At each subplot center, hemispherical photographs were taken with a Nikon D70s digital single lens reflex camera equipped with a Sigma Circular Fisheye 4.5 mm 1:2.8 lens with a field of view of 180°. The camera was mounted on a tripod at 1.2 m height to characterize the canopy without the interfering presence of understory vegetation ([62]). Vegetation within 0.5 m of the lens was removed, as this can lead to an inflation of the LAI estimate. The camera was leveled to face exactly the vertical using a bubble-level slotted into the flash socket. The camera was systematically orientated to magnetic north using a compass ([6]). Photographs were taken without direct sunlight entering the lens ([54]) in the early morning, late afternoon or on overcast days ([69]). The basic camera settings were mode “P” (Programmed Auto), ISO 400, and matrix metering. Photographs were underexposed by -2 stops of exposure ([37]) and stored in JPEG format (3008 x 2000 pixels resolution - [24]). To the blue color planes of the 8-bit photographs, an automated global thresholding was applied to avoid variations in threshold setting by manual interpretation of photographs and to speed up the processing time ([36], [20]). The “Minimum” thresholding algorithm ([52]) implemented in ImageJ ([56]) was used. From the binarized photographs, LAI was derived with Gap Light Analyzer 2.0 ([23]).

Remote sensing data

The RapidEye satellite system is optimized towards vegetation analyses and monitoring of agricultural and natural resources at relatively large cartographic scale ([64]). RapidEye’s 5 spectral bands (Tab. 1) have a native resolution of 6.5 m (resampled to 5 m). A unique feature of the sensor is the RED-EDGE band which possibly allows for better estimates of e.g. the chlorophyll content of vegetation ([67], [64]). Making use of this spectral band, specific VIs, such as the NDVI- RED-EDGE ([28]) and the CHLOROPHYLL-RED-EDGE-MO DEL ([27]) have been developed. RapidEye imagery and its associated VIs have been shown useful in deriving biophysical variables (among them LAI) in the agricultural sector ([68]) and have been proven suitable for feature detection and land cover mapping in agricultural landscapes ([64]). Nevertheless, Vuolo et al. ([68]) highlight that further validation work is required to test the applicability to different vegetation types and different geographical regions.
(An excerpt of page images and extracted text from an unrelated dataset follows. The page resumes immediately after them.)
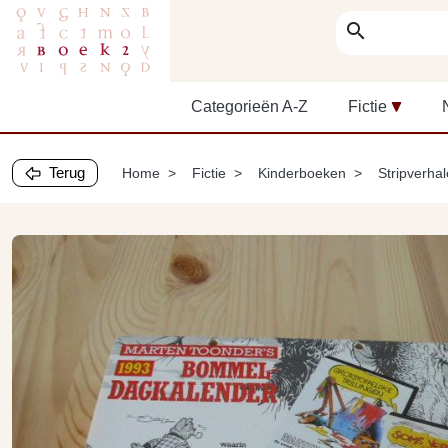
search
Categorieën A-Z
Fictie
Terug
Home
Fictie
Kinderboeken
Stripverha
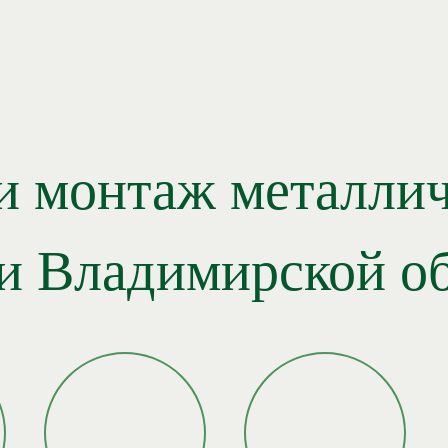
и монтаж металлич
и Владимирской о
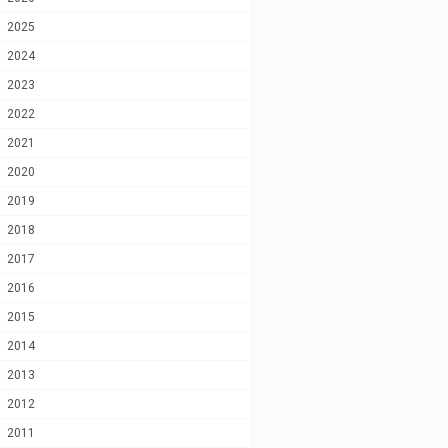
2025
2024
2023
2022
2021
2020
2019
2018
2017
2016
2015
2014
2013
2012
2011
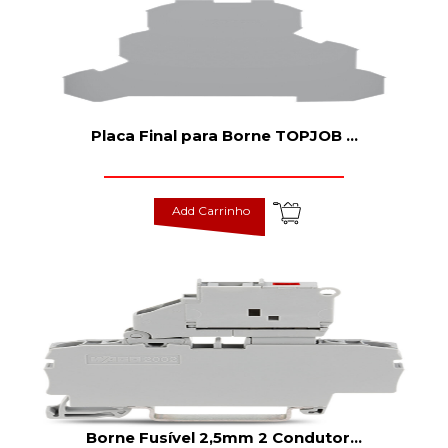
Placa Final para Borne TOPJOB
...
Add Carrinho
Borne Fusível 2,5mm 2 Condutor
...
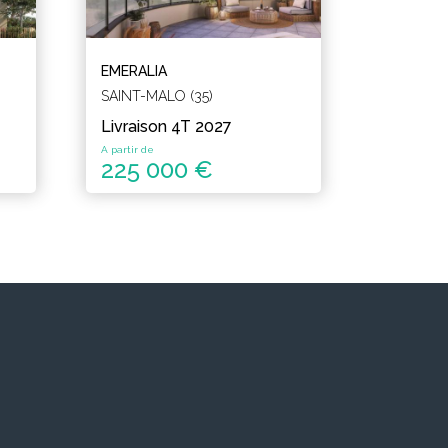
EMERALIA
SAINT-MALO (35)
Livraison 4T 2027
A partir de
225 000 €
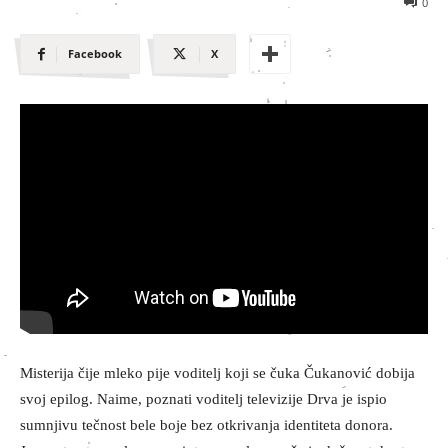
0
Facebook
X
Misterija čije mleko pije voditelj koji se čuka Čukanović dobija
svoj epilog. Naime, poznati voditelj televizije Drva je ispio
sumnjivu tečnost bele boje bez otkrivanja identiteta donora.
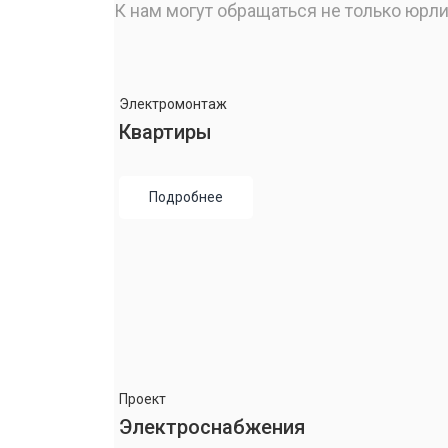
К нам могут обращаться не только юрли
Электромонтаж
Квартиры
Подробнее
Проект
Электроснабжения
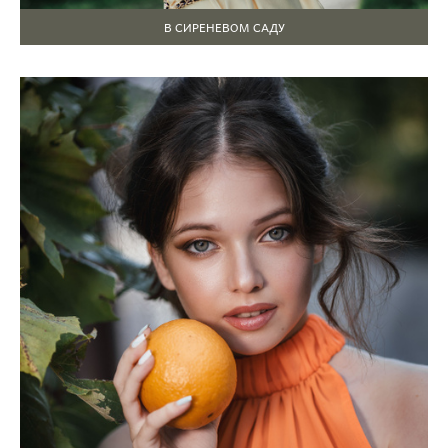
В СИРЕНЕВОМ САДУ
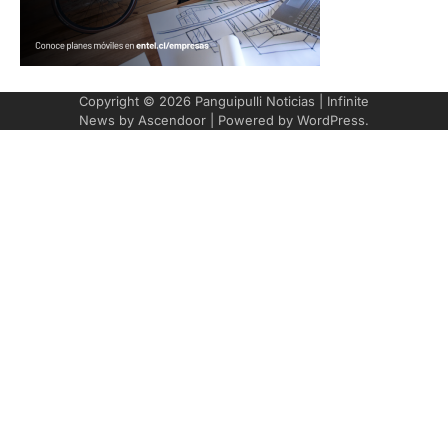
Copyright © 2026
Panguipulli Noticias
| Infinite
News by
Ascendoor
| Powered by
WordPress
.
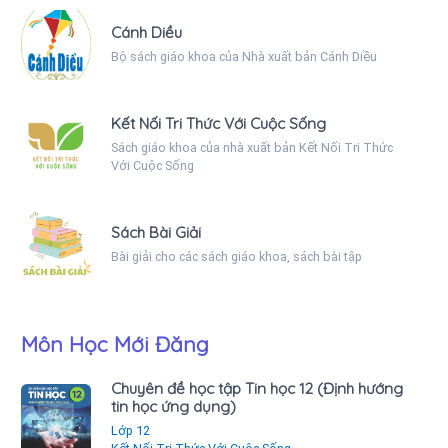
Cánh Diều
Bộ sách giáo khoa của Nhà xuất bản Cánh Diều
Kết Nối Tri Thức Với Cuộc Sống
Sách giáo khoa của nhà xuất bản Kết Nối Tri Thức
Với Cuộc Sống
Sách Bài Giải
Bài giải cho các sách giáo khoa, sách bài tập
Môn Học Mới Đăng
Chuyên đề học tập Tin học 12 (Định hướng
tin học ứng dụng)
Lớp 12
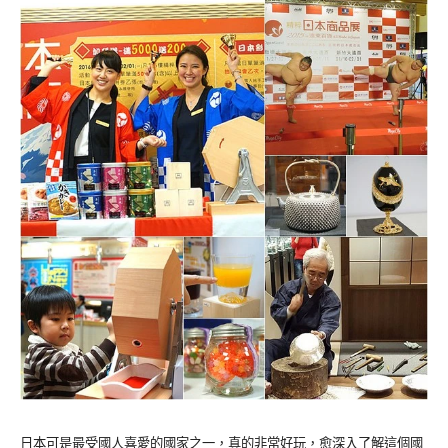
日本可是最受國人喜愛的國家之一，真的非常好玩，愈深入了解這個國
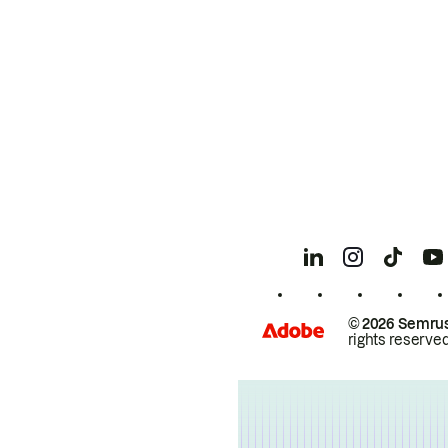
© 2026 Semrus
rights reserved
Tab. 1 - Image features used as predictor variables.

RapidEye bands
(wave length in nm)
BLUE (440 - 510), GREEN (520 - 590), RED (630 - 685), RED-EDGE (690 - 730), NIR (760 - 850)
Texture indexes calculated on the NIR band (for moving window sizes of 15, 25, and 35 m each) Occurrence ([1]): ARITHMETIC MEAN (MEAN), STANDARD DEVIATION (SD), COEFFICIENT OF VARIATION (CV)
Roughness: VECTOR DISPERSION K (ROUGH1 - [22], [33]), AREA RATIO (ROUGH2 - [33])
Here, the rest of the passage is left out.